Impact of Yen Weakness and Rising Commodity Prices
The 10,000 yen bill symbolizing Japan, which is benefiting from the effect of the weak yen.
[Asia Economy Reporter Lee Ji-eun] Japan's current account surplus for the first half of fiscal year 2022 (April to September) recorded the lowest level in eight years. The surplus narrowed due to increased energy-related import costs caused by the weak yen and soaring raw material prices.
On the 9th, Japan's Ministry of Finance announced that the current account surplus for the first half of this year was 4.8458 trillion yen (approximately 45.7584 trillion won), down 58.6% from the same period last year. This is the lowest level in eight years since 2014.
Nihon Keizai reported that the decrease in the current account surplus for this half-year period is the second largest after the 7.1454 trillion yen recorded during the Lehman Brothers crisis in 2008.
By sector, the trade balance recorded a deficit of 9.2334 trillion yen, the largest ever for the first half of the year, reducing the current account surplus. The current account consists of the trade balance (exports minus imports), primary income balance earned from overseas securities investments, and the services balance.
Imports for the first half increased by 47.1% year-on-year to 58.7556 trillion yen due to rising prices of liquefied natural gas (LNG), crude oil, and coal.
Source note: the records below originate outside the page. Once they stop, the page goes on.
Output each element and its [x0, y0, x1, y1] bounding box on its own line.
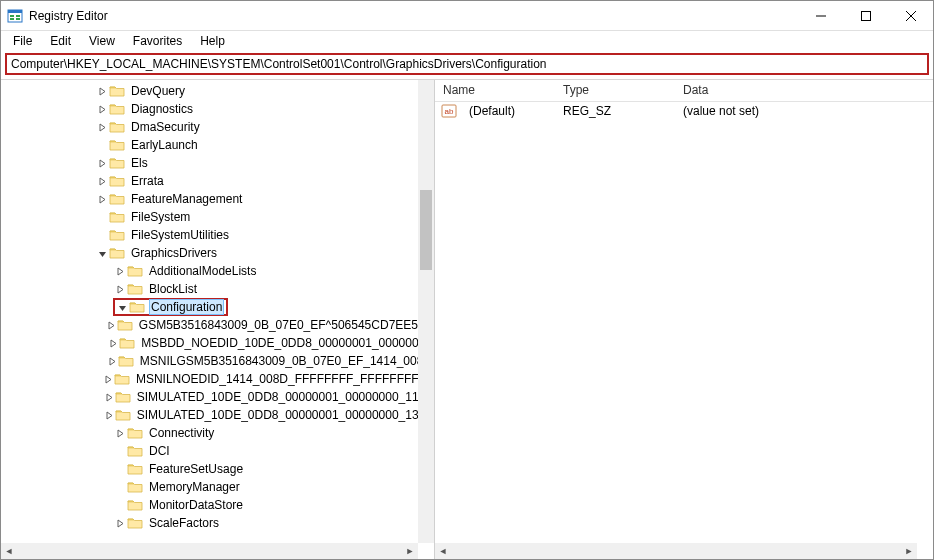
folder-icon [115, 390, 131, 404]
menu-view[interactable]: View [81, 32, 123, 50]
close-button[interactable] [888, 1, 933, 30]
scroll-left-icon[interactable]: ◄ [435, 543, 451, 559]
value-data: (value not set) [675, 104, 767, 118]
tree-view[interactable]: DevQueryDiagnosticsDmaSecurityEarlyLaunc… [1, 80, 434, 559]
app-icon [7, 8, 23, 24]
tree-item-label: DmaSecurity [129, 120, 202, 134]
maximize-button[interactable] [843, 1, 888, 30]
menu-file[interactable]: File [5, 32, 40, 50]
tree-item[interactable]: DCI [5, 442, 434, 460]
folder-icon [109, 246, 125, 260]
menu-help[interactable]: Help [192, 32, 233, 50]
tree-item[interactable]: FileSystem [5, 208, 434, 226]
tree-item[interactable]: FeatureManagement [5, 190, 434, 208]
expand-icon[interactable] [104, 408, 115, 422]
expand-icon[interactable] [113, 264, 127, 278]
tree-item[interactable]: Diagnostics [5, 100, 434, 118]
svg-rect-1 [8, 10, 22, 13]
svg-rect-2 [10, 15, 14, 17]
tree-item[interactable]: Connectivity [5, 424, 434, 442]
column-header-type[interactable]: Type [555, 80, 675, 101]
tree-item-label: GraphicsDrivers [129, 246, 219, 260]
tree-vertical-scrollbar[interactable] [418, 80, 434, 543]
address-text: Computer\HKEY_LOCAL_MACHINE\SYSTEM\Contr… [11, 57, 547, 71]
expand-icon[interactable] [113, 426, 127, 440]
tree-item[interactable]: SIMULATED_10DE_0DD8_00000001_00000000_13… [5, 406, 434, 424]
expand-icon[interactable] [95, 156, 109, 170]
tree-pane: DevQueryDiagnosticsDmaSecurityEarlyLaunc… [1, 80, 435, 559]
expand-icon[interactable] [95, 120, 109, 134]
folder-icon [127, 282, 143, 296]
expand-icon[interactable] [108, 336, 119, 350]
tree-item[interactable]: MSNILNOEDID_1414_008D_FFFFFFFF_FFFFFFFF_… [5, 370, 434, 388]
tree-item[interactable]: DevQuery [5, 82, 434, 100]
expand-icon[interactable] [95, 102, 109, 116]
tree-item-label: FeatureManagement [129, 192, 244, 206]
address-bar[interactable]: Computer\HKEY_LOCAL_MACHINE\SYSTEM\Contr… [5, 53, 929, 75]
scroll-right-icon[interactable]: ► [402, 543, 418, 559]
expand-icon[interactable] [104, 390, 115, 404]
menu-edit[interactable]: Edit [42, 32, 79, 50]
expand-icon[interactable] [107, 354, 118, 368]
folder-icon [127, 444, 143, 458]
folder-icon [109, 192, 125, 206]
tree-item[interactable]: Els [5, 154, 434, 172]
tree-item[interactable]: FileSystemUtilities [5, 226, 434, 244]
tree-item-label: MSBDD_NOEDID_10DE_0DD8_00000001_00000000 [139, 336, 434, 350]
tree-item[interactable]: GSM5B3516843009_0B_07E0_EF^506545CD7EE52… [5, 316, 434, 334]
tree-item[interactable]: MemoryManager [5, 478, 434, 496]
expand-icon[interactable] [103, 372, 114, 386]
menu-favorites[interactable]: Favorites [125, 32, 190, 50]
minimize-button[interactable] [798, 1, 843, 30]
tree-item-label: BlockList [147, 282, 199, 296]
tree-item[interactable]: FeatureSetUsage [5, 460, 434, 478]
tree-item-label: DCI [147, 444, 172, 458]
tree-item[interactable]: BlockList [5, 280, 434, 298]
tree-item-label: GSM5B3516843009_0B_07E0_EF^506545CD7EE52… [137, 318, 434, 332]
column-header-data[interactable]: Data [675, 80, 933, 101]
window-controls [798, 1, 933, 30]
tree-item[interactable]: EarlyLaunch [5, 136, 434, 154]
tree-item-label: AdditionalModeLists [147, 264, 258, 278]
tree-item[interactable]: MSBDD_NOEDID_10DE_0DD8_00000001_00000000 [5, 334, 434, 352]
svg-rect-3 [10, 18, 14, 20]
string-value-icon: ab [441, 104, 457, 118]
column-header-name[interactable]: Name [435, 80, 555, 101]
tree-item-label: FileSystemUtilities [129, 228, 231, 242]
scroll-right-icon[interactable]: ► [901, 543, 917, 559]
scroll-left-icon[interactable]: ◄ [1, 543, 17, 559]
tree-item[interactable]: AdditionalModeLists [5, 262, 434, 280]
tree-item[interactable]: GraphicsDrivers [5, 244, 434, 262]
folder-icon [109, 156, 125, 170]
titlebar: Registry Editor [1, 1, 933, 31]
expand-icon[interactable] [95, 192, 109, 206]
tree-item[interactable]: DmaSecurity [5, 118, 434, 136]
expand-icon[interactable] [106, 318, 117, 332]
tree-item[interactable]: SIMULATED_10DE_0DD8_00000001_00000000_11… [5, 388, 434, 406]
expand-icon[interactable] [113, 516, 127, 530]
values-list[interactable]: ab(Default)REG_SZ(value not set) [435, 102, 933, 120]
tree-item-label: SIMULATED_10DE_0DD8_00000001_00000000_13… [135, 408, 434, 422]
expand-icon[interactable] [95, 174, 109, 188]
values-horizontal-scrollbar[interactable]: ◄ ► [435, 543, 917, 559]
tree-item-label: Connectivity [147, 426, 216, 440]
tree-horizontal-scrollbar[interactable]: ◄ ► [1, 543, 418, 559]
expand-icon[interactable] [95, 84, 109, 98]
folder-icon [127, 480, 143, 494]
tree-item[interactable]: Errata [5, 172, 434, 190]
value-row[interactable]: ab(Default)REG_SZ(value not set) [435, 102, 933, 120]
tree-item[interactable]: MSNILGSM5B3516843009_0B_07E0_EF_1414_008… [5, 352, 434, 370]
folder-icon [109, 102, 125, 116]
tree-item[interactable]: Configuration [5, 298, 434, 316]
svg-rect-7 [861, 11, 870, 20]
folder-icon [114, 372, 130, 386]
collapse-icon[interactable] [95, 246, 109, 260]
folder-icon [118, 354, 134, 368]
expand-icon[interactable] [113, 282, 127, 296]
tree-item-label: DevQuery [129, 84, 187, 98]
tree-item-label: Configuration [149, 299, 224, 315]
svg-text:ab: ab [445, 107, 454, 116]
tree-item[interactable]: ScaleFactors [5, 514, 434, 532]
collapse-icon[interactable] [115, 300, 129, 314]
tree-item[interactable]: MonitorDataStore [5, 496, 434, 514]
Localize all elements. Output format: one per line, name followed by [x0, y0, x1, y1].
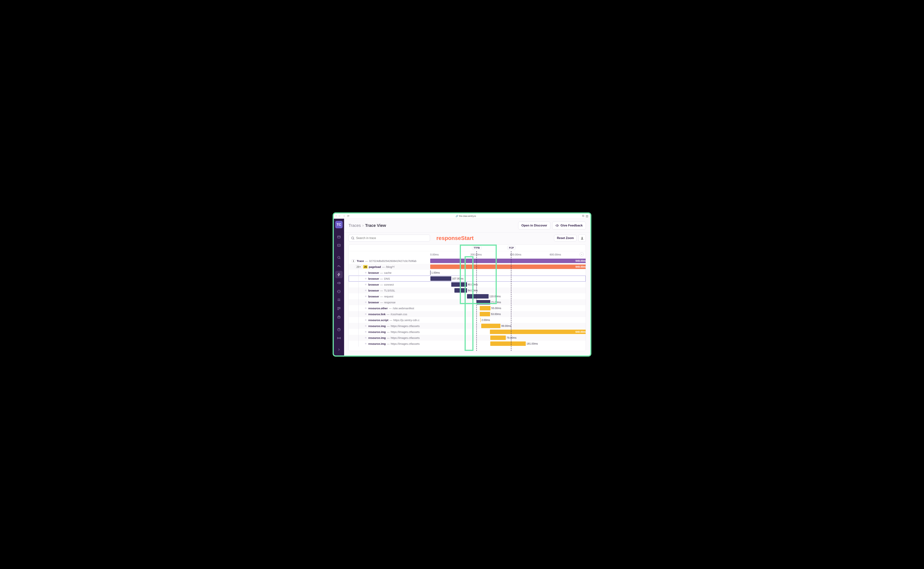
span-bar[interactable] [476, 300, 490, 304]
span-bar[interactable] [480, 306, 491, 310]
span-description: /css/main.css [391, 313, 407, 316]
dashboards-icon[interactable] [335, 305, 343, 312]
span-timeline[interactable]: 79.00ms [430, 335, 586, 341]
span-description: connect [384, 283, 394, 286]
span-row[interactable]: resource.other—/site.webmanifest55.00ms [349, 305, 586, 311]
alerts-icon[interactable] [335, 296, 343, 304]
span-bar[interactable] [480, 318, 481, 322]
span-row[interactable]: browser—response71.00ms [349, 299, 586, 305]
span-timeline[interactable]: 110.00ms [430, 294, 586, 299]
share-icon[interactable]: ⧉ [582, 214, 584, 218]
span-bar[interactable] [481, 324, 501, 328]
span-description: https://images.ctfassets [391, 336, 420, 339]
span-row[interactable]: browser—cache1.00ms [349, 270, 586, 275]
broadcast-icon[interactable] [335, 335, 343, 342]
span-timeline[interactable]: 949.00ms [430, 258, 586, 264]
span-timeline[interactable]: 53.00ms [430, 311, 586, 317]
forward-icon[interactable]: → [343, 214, 346, 218]
history-icon[interactable] [335, 288, 343, 295]
span-timeline[interactable]: 71.00ms [430, 299, 586, 305]
span-bar[interactable]: 949.00ms [430, 259, 586, 263]
sidebar-toggle-icon[interactable]: ▫ [336, 214, 337, 218]
span-duration: 110.00ms [489, 295, 501, 298]
open-in-discover-button[interactable]: Open in Discover [518, 222, 550, 230]
url-bar[interactable]: 🔗 the-claw.sentry.io [351, 215, 580, 218]
span-op: resource.other [368, 307, 388, 310]
span-row[interactable]: resource.img—https://images.ctfassets99.… [349, 323, 586, 329]
span-bar[interactable] [467, 294, 489, 298]
span-row[interactable]: resource.img—https://images.ctfassets181… [349, 341, 586, 347]
collapse-sidebar-icon[interactable] [335, 346, 343, 353]
span-row[interactable]: resource.img—https://images.ctfassets640… [349, 329, 586, 335]
svg-rect-5 [337, 316, 340, 318]
span-timeline[interactable]: 181.00ms [430, 341, 586, 347]
help-icon[interactable] [335, 326, 343, 333]
projects-icon[interactable] [335, 233, 343, 240]
span-bar[interactable] [451, 282, 467, 287]
span-row[interactable]: browser—connect80.00ms [349, 281, 586, 288]
span-timeline[interactable]: 64.00ms [430, 288, 586, 294]
span-bar[interactable]: 949.00ms [430, 265, 586, 269]
span-timeline[interactable]: 80.00ms [430, 281, 586, 288]
span-op: browser [368, 283, 379, 286]
insights-icon[interactable] [335, 262, 343, 270]
span-rows: 1Trace—327024dbd3294260841f427c0c7b9fab9… [349, 258, 586, 351]
search-box[interactable] [348, 234, 430, 242]
span-row[interactable]: resource.img—https://images.ctfassets79.… [349, 335, 586, 341]
span-timeline[interactable]: 1.00ms [430, 270, 586, 275]
span-bar[interactable]: 640.00ms [490, 330, 586, 334]
org-logo[interactable]: TC [335, 221, 343, 228]
give-feedback-button[interactable]: Give Feedback [552, 222, 586, 230]
svg-point-8 [351, 237, 354, 239]
span-duration: 181.00ms [526, 342, 538, 345]
url-text: the-claw.sentry.io [459, 215, 476, 218]
span-row[interactable]: browser—request110.00ms [349, 294, 586, 299]
span-bar[interactable] [430, 276, 451, 281]
span-row[interactable]: browser—TLS/SSL64.00ms [349, 288, 586, 294]
toolbar: responseStart Reset Zoom [344, 233, 590, 244]
back-icon[interactable]: ← [338, 214, 341, 218]
span-row[interactable]: resource.script—https://js.sentry-cdn.c2… [349, 317, 586, 323]
vital-pill-ttfb[interactable]: TTFB [472, 246, 482, 250]
leaf-dot-icon [365, 343, 366, 344]
span-bar[interactable] [490, 336, 506, 340]
tabs-icon[interactable]: ▥ [586, 214, 588, 218]
code-icon[interactable] [335, 242, 343, 249]
leaf-dot-icon [365, 319, 366, 321]
window-frame: ▫ ← → ⟳ 🔗 the-claw.sentry.io ⧉ ▥ TC [333, 212, 591, 357]
span-timeline[interactable]: 107.00ms [430, 275, 586, 281]
child-count-badge[interactable]: 1 [351, 259, 356, 263]
span-row[interactable]: browser—DNS107.00ms [349, 275, 586, 281]
performance-icon[interactable] [335, 271, 343, 278]
span-description: https://js.sentry-cdn.c [393, 318, 419, 322]
search-input[interactable] [356, 236, 428, 240]
span-bar[interactable] [480, 312, 490, 316]
span-op: resource.img [368, 342, 386, 345]
span-timeline[interactable]: 55.00ms [430, 305, 586, 311]
span-timeline[interactable]: 949.00ms [430, 264, 586, 270]
leaf-dot-icon [365, 301, 366, 303]
span-bar[interactable] [490, 341, 526, 346]
span-duration: 79.00ms [506, 336, 517, 339]
span-timeline[interactable]: 99.00ms [430, 323, 586, 329]
span-bar[interactable] [454, 288, 467, 293]
span-timeline[interactable]: 640.00ms [430, 329, 586, 335]
download-button[interactable] [578, 234, 586, 242]
search-icon[interactable] [335, 254, 343, 261]
span-row[interactable]: 1Trace—327024dbd3294260841f427c0c7b9fab9… [349, 258, 586, 264]
page-header: Traces › Trace View Open in Discover Giv… [344, 219, 590, 233]
reload-icon[interactable]: ⟳ [347, 214, 350, 218]
span-row[interactable]: 23 ▾JSpageload—/blog/*/949.00ms [349, 264, 586, 270]
span-op: Trace [357, 259, 364, 263]
collapse-timeline-button[interactable]: ‹ [580, 253, 584, 256]
span-timeline[interactable]: 2.00ms [430, 317, 586, 323]
releases-icon[interactable] [335, 313, 343, 321]
child-count-badge[interactable]: 23 ▾ [355, 265, 362, 268]
reset-zoom-button[interactable]: Reset Zoom [554, 235, 577, 242]
breadcrumb-parent[interactable]: Traces [348, 223, 361, 228]
svg-rect-4 [339, 307, 340, 309]
megaphone-icon[interactable] [335, 279, 343, 287]
vital-pill-fcp[interactable]: FCP [507, 246, 515, 250]
span-row[interactable]: resource.link—/css/main.css53.00ms [349, 311, 586, 317]
megaphone-icon [555, 224, 559, 227]
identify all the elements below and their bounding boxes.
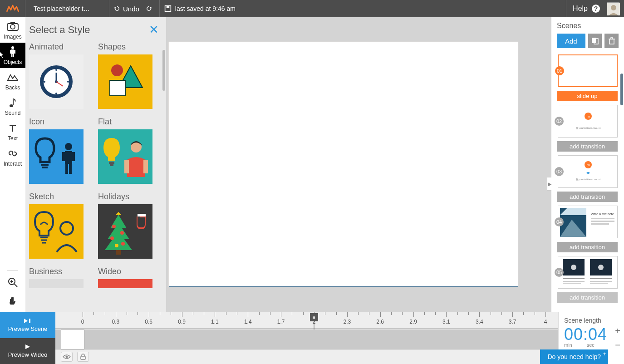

The Yomiuri Shimbun reported, "The yen-denominated import price of crude oil increased by 91.9% compared to the same period last year, and coal imports increased 3.3 times," adding that "LNG imports rose 2.3 times year-on-year." Exports increased by 21.3% year-on-year to 49.5222 trillion yen, showing a smaller increase compared to imports.
The services balance, including travel and freight transportation, recorded a deficit of 3.1639 trillion yen.
On the other hand, the primary income balance earned from overseas securities investments recorded a surplus of 18.2332 trillion yen, up 25.2% from the same period last year, marking an all-time high. Nihon Keizai explained, "Resource-related businesses performed well, increasing dividends from overseas subsidiaries," and added, "The rise in the yen exchange rate also increased the converted amount of dividends earned from overseas subsidiaries."
The current account surplus for September alone was 909.3 billion yen, down 45.0% from the same period last year. The trade balance and services balance recorded deficits of 1.7597 trillion yen and 343.1 billion yen, respectively, while the primary income balance posted a surplus of 3.2226 trillion yen.